Introduction
Housing is one of many basic needs that has been effected by the COVID-19 pandemic. As a response to tenants’ inability to pay rent due to statewide lockdowns, the first state eviction moratorium of commercial and residential property was announced on March 20, 2020 by New York Governor Andrew Cuomo. Both its effectiveness and relationship to the overall housing crisis can be analyzed, in part, by using these graphs.
Materials
These graphs demonstrate the decreasing rate of eviction from 2017 to 2021 utilizing a dataset from NYC Open Data. I found a dataset relevant to the eviction rates in NYC containing both quantitative and categorical dimensions. The dataset followed count over time with more than 66,000 entries. A CSV file was available to download, which served as my data source for the free online visualization software Tableau Public that allows users to publish and explore user-created content. I registered for an account with the platform and watched How To Videos to help navigate the software’s features, which encourages contextualization through dashboards and interactive visualizations.
Process
After I connected to the dataset, the visible fields helped me explore ways to filter and highlight data. My goal was to analyze count over time which is best represented through a line graph. I referenced visualizations on the same topic in multiple ways to observe how datasets can be manipulated to enhance meaning. Through this research, I was eager to see some examples that were not so elegant in transforming datasets across multiple charts and graphs. Having good and bad examples helped in making design decisions for this visualization.
My first sheet below contains a line graph. It has continuous values on both axes, as illustrated with a green pill. To shape the data, I applied filters and separated discrete values. When I added Years to the graph’s columns, I noticed that the dataset included some entries under the year 2070. I interpreted this as an error since neither multiple entries in this year were present, nor projections were mentioned in the dataset description.
Then I created multiple lines to represent the 5 boroughs. When choosing a color scheme, I went with the choice listed as visible for people who are color-blind. It seemed like the best choice for accessibility. Colors were assigned randomly, but I changed them to all be around the same level of boldness as to not create emphasis on any specific borough.

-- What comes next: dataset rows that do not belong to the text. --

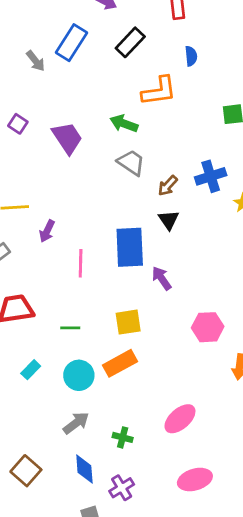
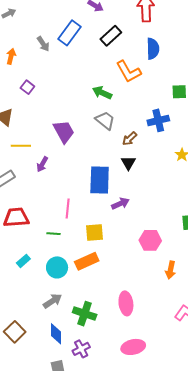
blue semicircle: (191, 56) -> (153, 49), size x1.5
orange L-shape: (159, 91) -> (129, 72), turned 64
purple trapezoid: (67, 138) -> (64, 132), moved
blue cross: (211, 176) -> (158, 120), moved
pink line: (81, 263) -> (68, 209), moved
purple arrow: (162, 278) -> (120, 204), turned 96
pink ellipse: (180, 419) -> (126, 303), turned -60
green cross: (123, 437) -> (85, 314), size x1.6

I wanted to edit out superfluous features and address titling. In the formatting tab, I removed grid lines from the graph. Then I edited the axes to be human readable and applicable to the data. Initially, the axes titles were automatically populated with the names illustrated below in the Columns and Rows. The sheet name was edited to NYC Evictions Executed.

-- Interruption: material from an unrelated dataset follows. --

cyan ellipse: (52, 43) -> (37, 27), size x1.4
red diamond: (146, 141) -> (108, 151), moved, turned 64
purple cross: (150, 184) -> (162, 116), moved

To emphasize a historically significant event that may effect the data, I chose to insert a reference line. In the Analytics tab, I found the option to do so. There, I found a way to add a fixed line on the date March 20, 2020 representing the first statewide eviction moratorium. I chose a dotted line to imply that the rates would move through the event.
After finishing this sheet, I realized that the 5 lines in the graph merged very closely together making it difficult to see what happens after the reference line I created. Since that represents a historically significant event, I thought it was important to expand the period between 2020 and 2021 into another graph below.
Here I chose to adjust the Year in the Columns to Month in order to more clearly represent the spread of data. Then I changed the format from lines to open circle. This way overlapping data points and single entries missing values are present. Values of zero are not included in the dataset, so these absences seem to represent no data.
I kept the color key consistent, so when creating a dashboard the relationship would be clear. I also chose to, again, delete the grid lines and title the sheet, this time right justified for flow.
Finally I added a caption instead of keeping all of the months labeled below each row. It is still clear and when hovered over, can be read. The caption lists the year as well.
Results
The Dashboard representation uses space economically while communicating what each datapoint references. Its interactive components allow viewers to highlight a specific borough in both graphs simultaneously by clicking on the borough names within the key. This way, when stacked values become less visible, it is easier to read an exact value by scrolling over an open circle or a line.
I strategically chose where to add text in the dashboard tiles. The main title, axes, secondary title and caption simulate a diagonal similar to that of the graphs, while the color key is nestled in the negative space to the left. The goal was to create a flow, and make it clear how to interact with the visualization.
Reflection
My priority was to make a concise visualization while also raising some questions. While I expected declining eviction rates due to legislative action, I know that these cannot be a complete picture of what is happening during the current housing crisis. How can these graphs be used in journalism, non-profit aid organizations or by politicians? Each perspective would lead to a different usage and interpretation of the dataset. Perhaps someone is interested in portraying the response to COVID-19 as effective, and these graphs are used, in part, to bolster that claim. My hope is that these can be an initial step to a larger investigation into the ways NYC eviction rates are declining. More vizzes related to NYC housing datasets can be used to create further context and flush out what the graphs will be used for in future iteration.